Re: [Xen-devel] [PATCH v3 1/7] xen-pciback: Document the various parameters and attributes in SysFS

From: Konrad Rzeszutek Wilk
Date: Wed Jul 09 2014 - 10:25:29 EST


On Wed, Jul 09, 2014 at 03:22:30PM +0100, Andrew Cooper wrote:
> On 09/07/14 15:13, Konrad Rzeszutek Wilk wrote:
> > On Wed, Jul 09, 2014 at 03:05:56PM +0100, Andrew Cooper wrote:
> >> On 09/07/14 14:59, Konrad Rzeszutek Wilk wrote:
> >>>>> +What: /sys/bus/pci/drivers/pciback/irq_handler_state
> >>>>> +Date: Oct 2011
> >>>>> +KernelVersion: 3.1
> >>>>> +Contact: xen-devel@xxxxxxxxxxxxxxxxxxxx
> >>>>> +Description:
> >>>>> + An option to toggle Xen PCI back to acknowledge (or stop)
> >>>>> + interrupts for the specific device regardless of whether the
> >>>>> + device is shared, enabled, or on a level interrupt line.
> >>>>> + Writing a string of DDDD:BB:DD.F will toggle the state.
> >>>>> + This is Domain:Bus:Device.Function where domain is optional.
> >>>> I do not understand under what circumstances this should be used in.
> >>> So that dom0 does not disable the IRQ line as it would be getting the IRQs
> >>> for the guest as well (because the IRQ line is level and another guest
> >>> uses an PCI device that is using the same line).
> >> Why is this relevant? Xen (and Xen alone) actually controls this aspect
> >> of interrupts.
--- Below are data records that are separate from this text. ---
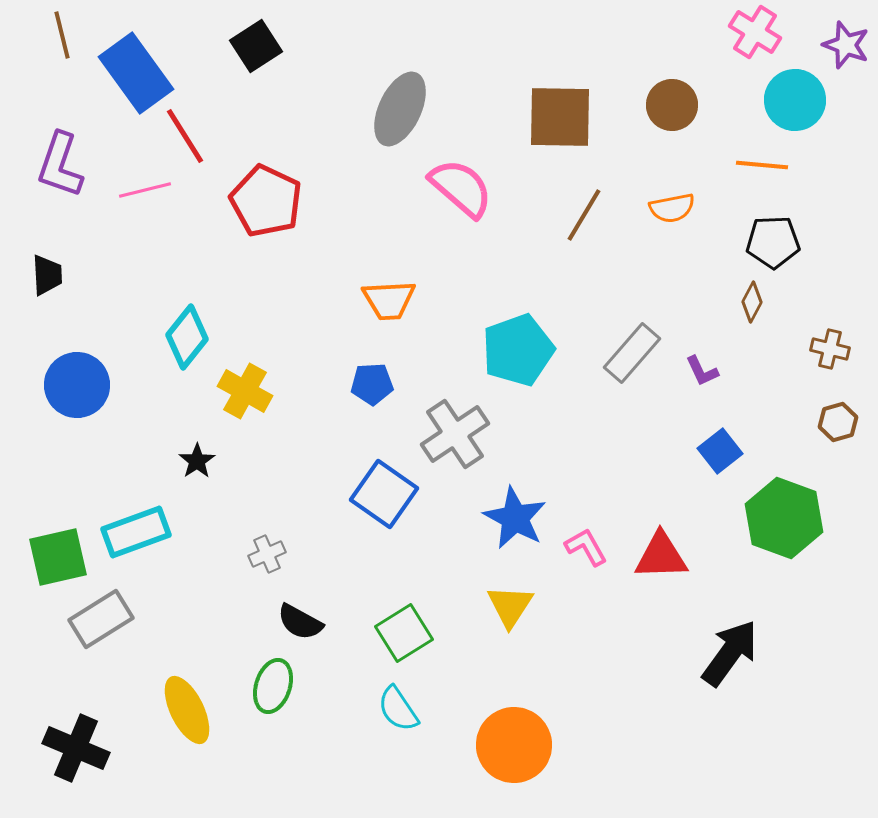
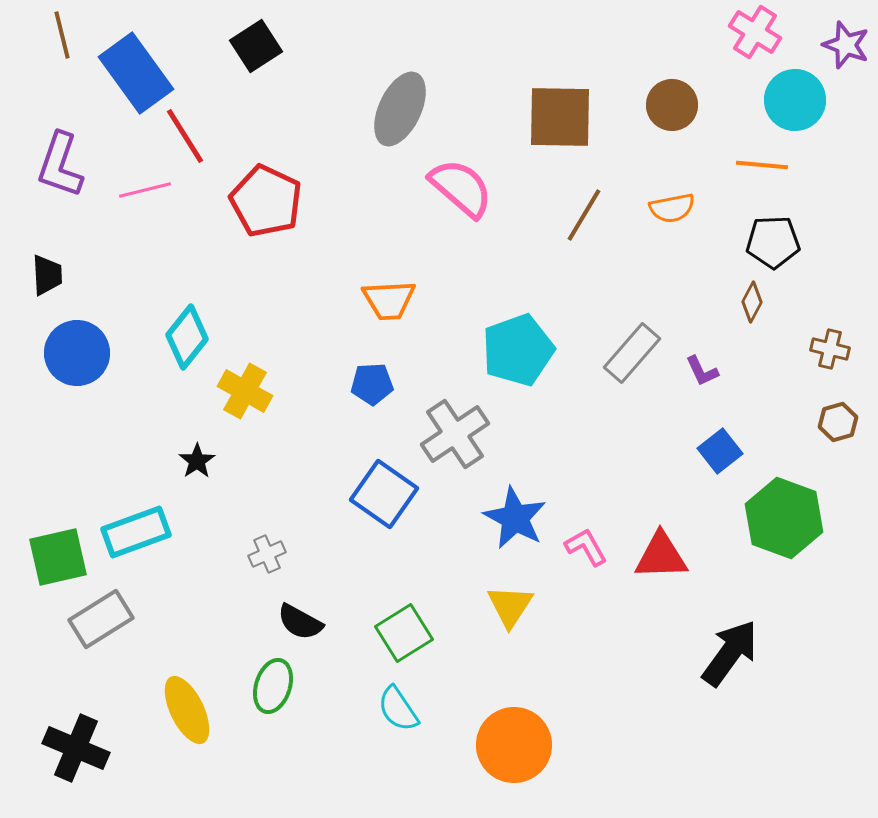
blue circle at (77, 385): moved 32 px up
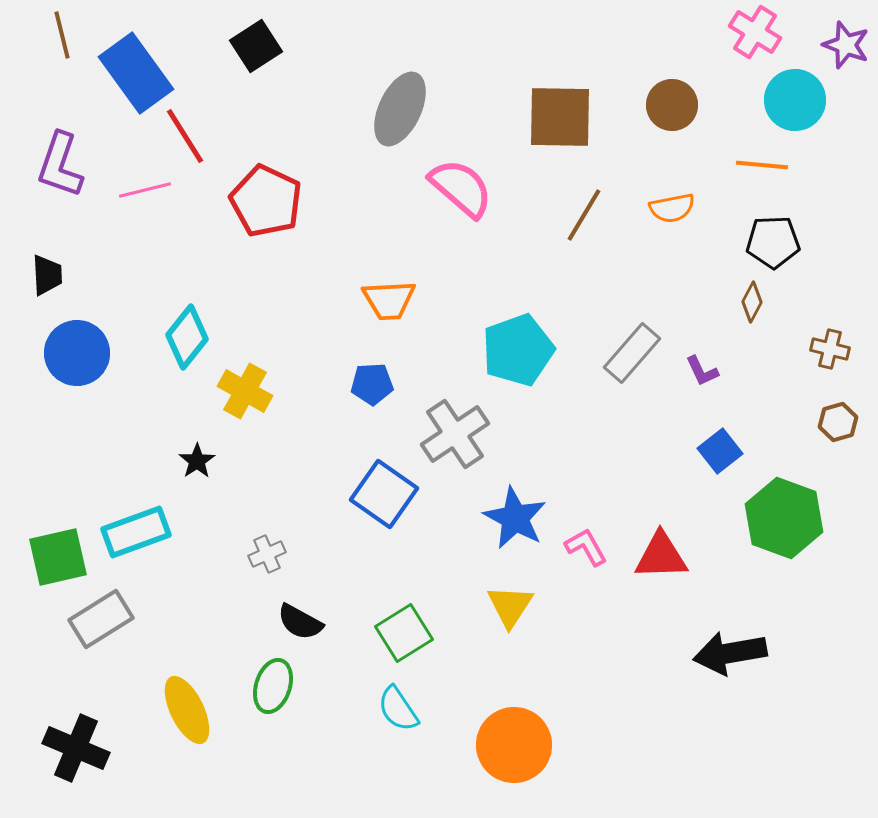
black arrow at (730, 653): rotated 136 degrees counterclockwise
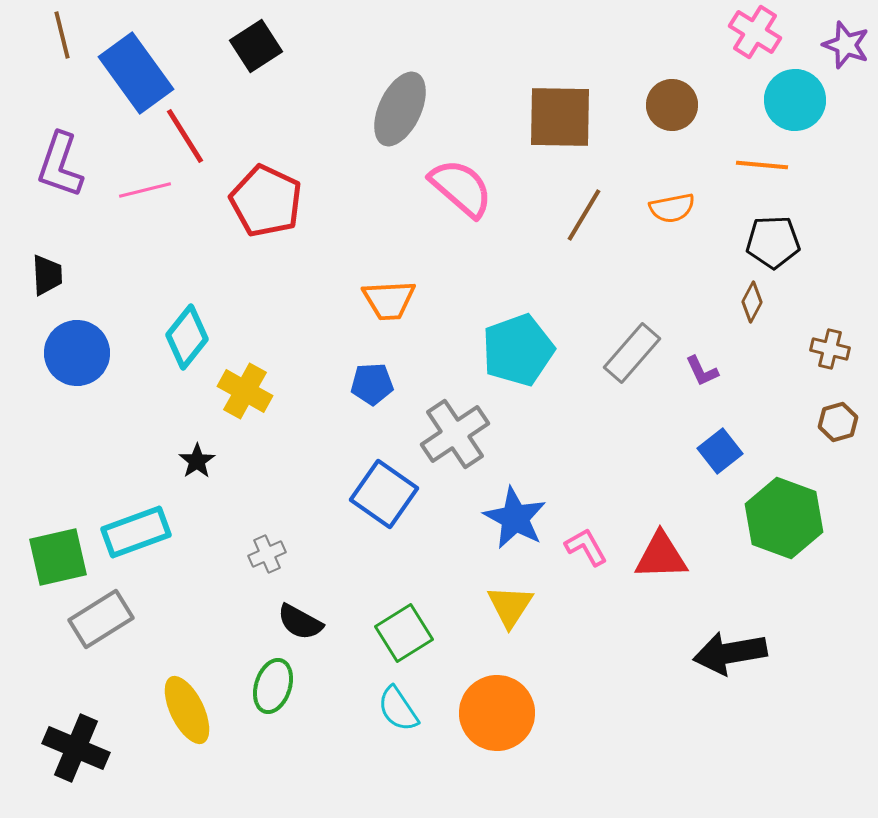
orange circle at (514, 745): moved 17 px left, 32 px up
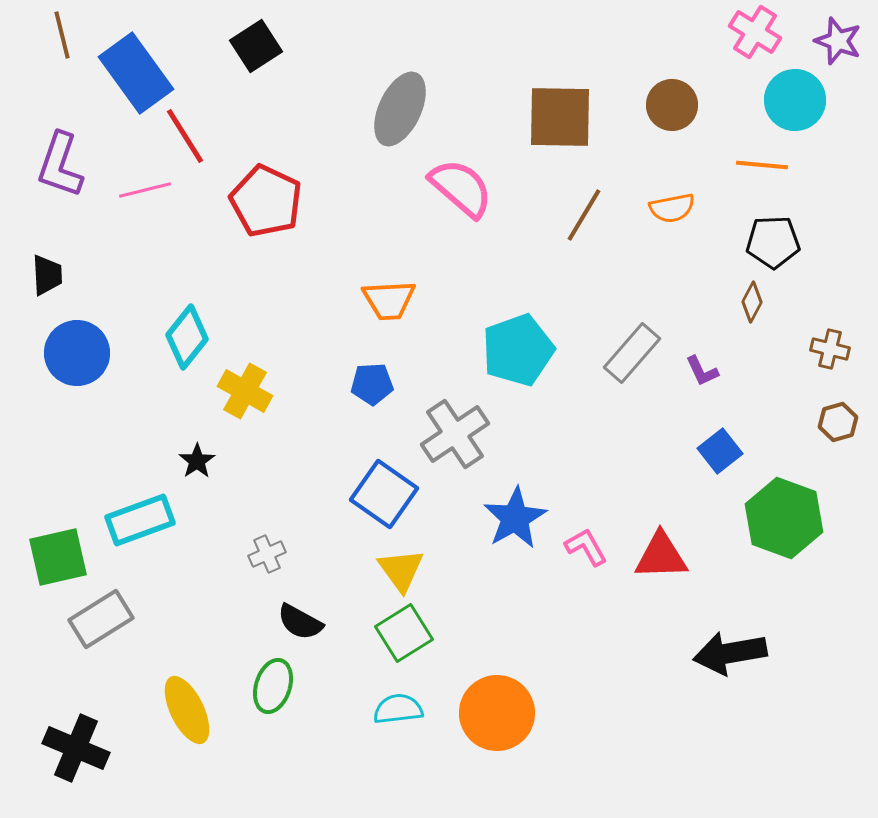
purple star at (846, 45): moved 8 px left, 4 px up
blue star at (515, 518): rotated 14 degrees clockwise
cyan rectangle at (136, 532): moved 4 px right, 12 px up
yellow triangle at (510, 606): moved 109 px left, 36 px up; rotated 9 degrees counterclockwise
cyan semicircle at (398, 709): rotated 117 degrees clockwise
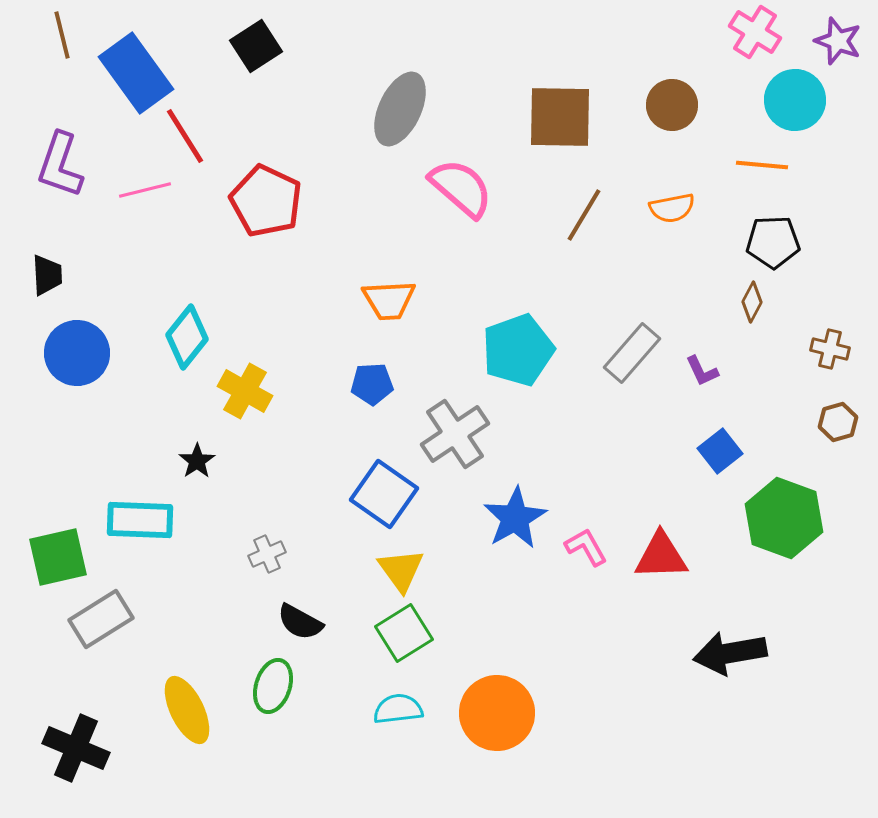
cyan rectangle at (140, 520): rotated 22 degrees clockwise
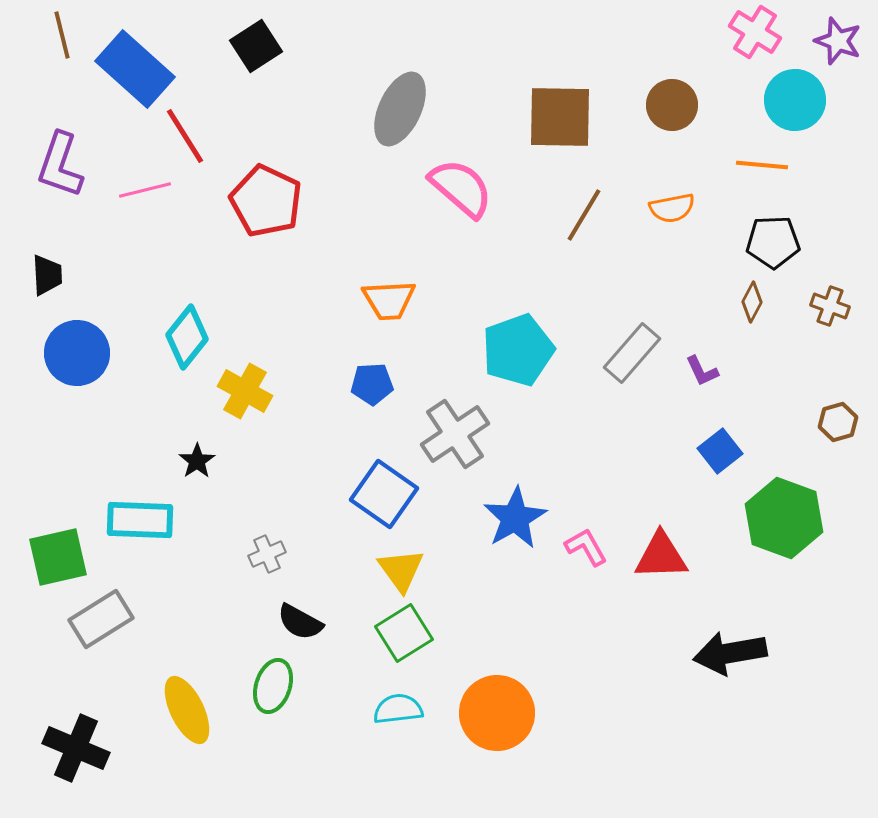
blue rectangle at (136, 73): moved 1 px left, 4 px up; rotated 12 degrees counterclockwise
brown cross at (830, 349): moved 43 px up; rotated 6 degrees clockwise
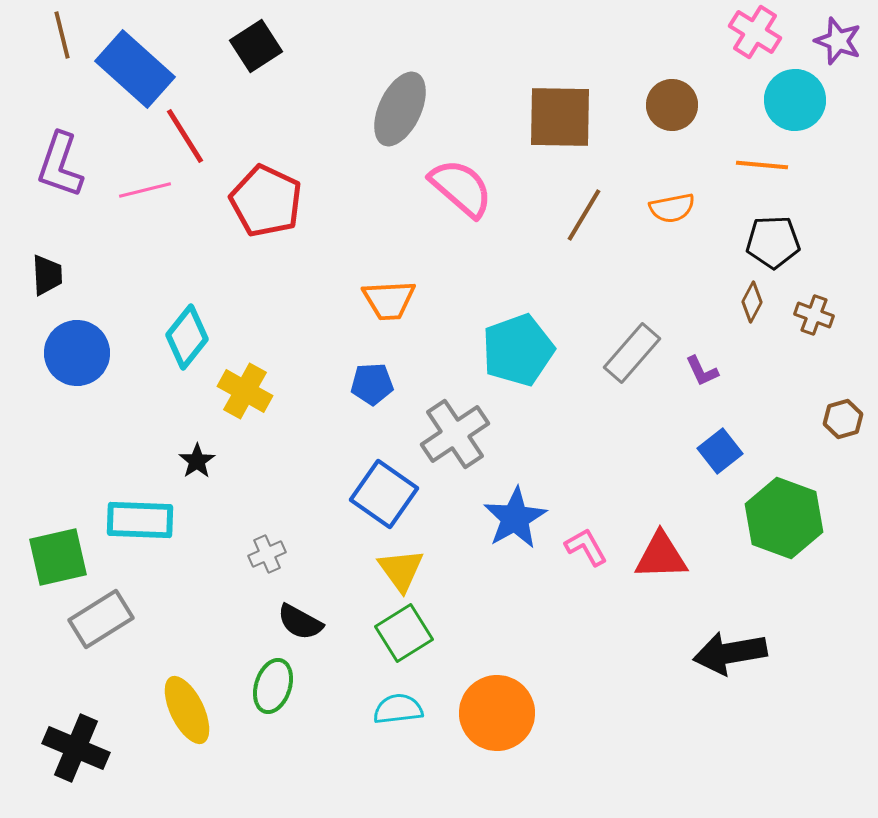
brown cross at (830, 306): moved 16 px left, 9 px down
brown hexagon at (838, 422): moved 5 px right, 3 px up
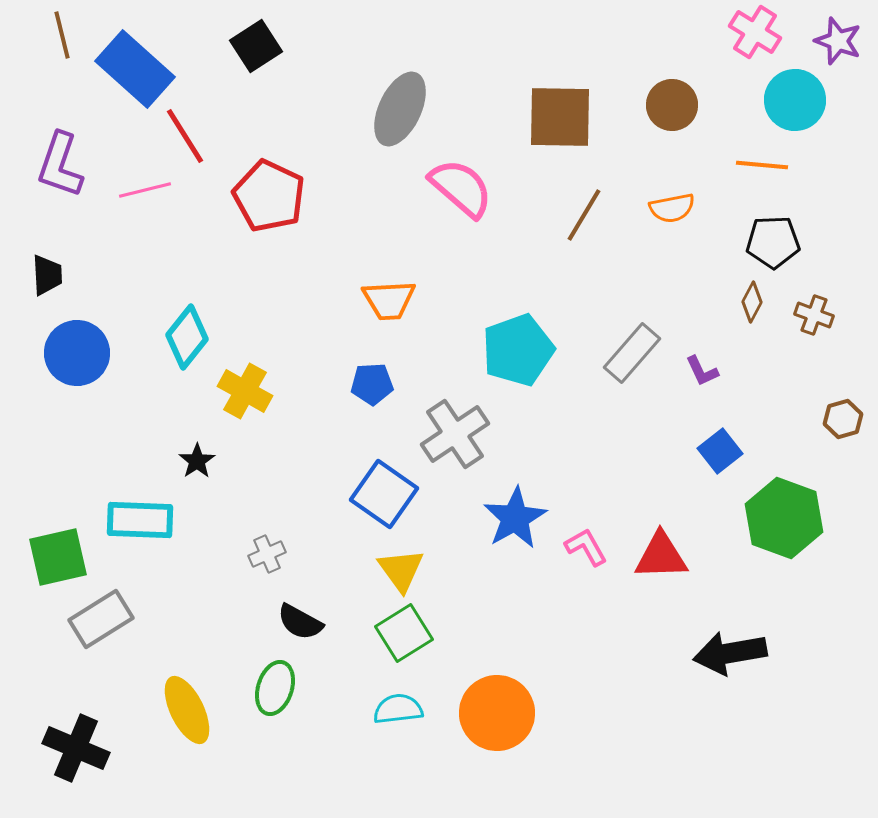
red pentagon at (266, 201): moved 3 px right, 5 px up
green ellipse at (273, 686): moved 2 px right, 2 px down
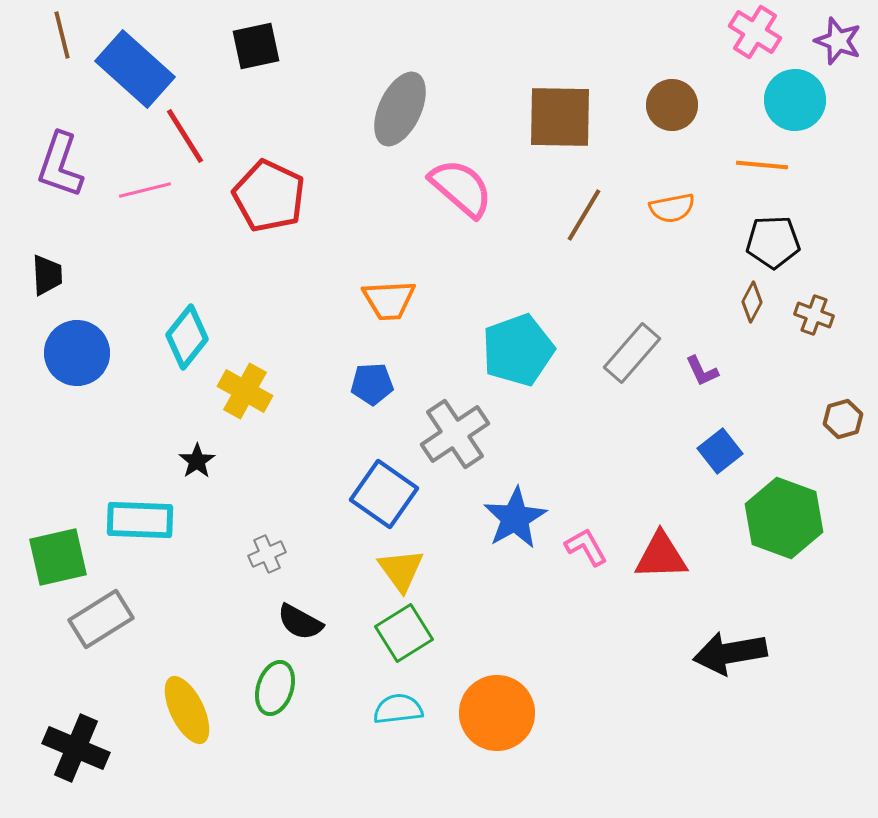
black square at (256, 46): rotated 21 degrees clockwise
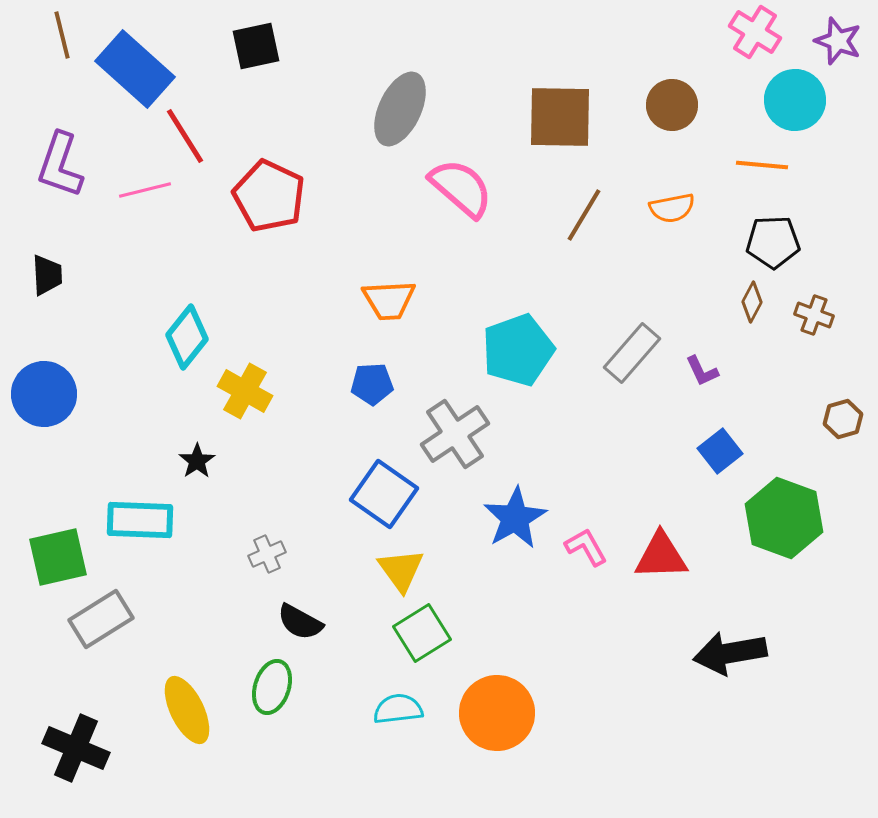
blue circle at (77, 353): moved 33 px left, 41 px down
green square at (404, 633): moved 18 px right
green ellipse at (275, 688): moved 3 px left, 1 px up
Xen manages passing line level interrupts to any domain
> >> which might have a device hanging off a particular line, and has to wait
> >> until all domains have EOI'd the line until it can clear the interrupt
> >> at the IO-APIC.
> > Because Linux will think there is an IRQ storm as the event->IRQ points
> > to the default one. And then it will mask the event, which means dom0
> > will mask the PIRQ, and Xen will then also mask the IRQ.
>
> Xen will (and by this I mean 'should', and this was the behaviour last
> time I delved in there) only mask the IRQ if dom0 is the only consumer
> of these interrupts.
>
> For any PCIPassthrough, dom0 will get line interrupts for passed-through
> devices, but in this case pci-back should always handle the line
> interrupts so Linux doesn't block them as an IRQ storm.

And that is what it does - and this option provides the option to enable/disable
it the system admin wishes to do it.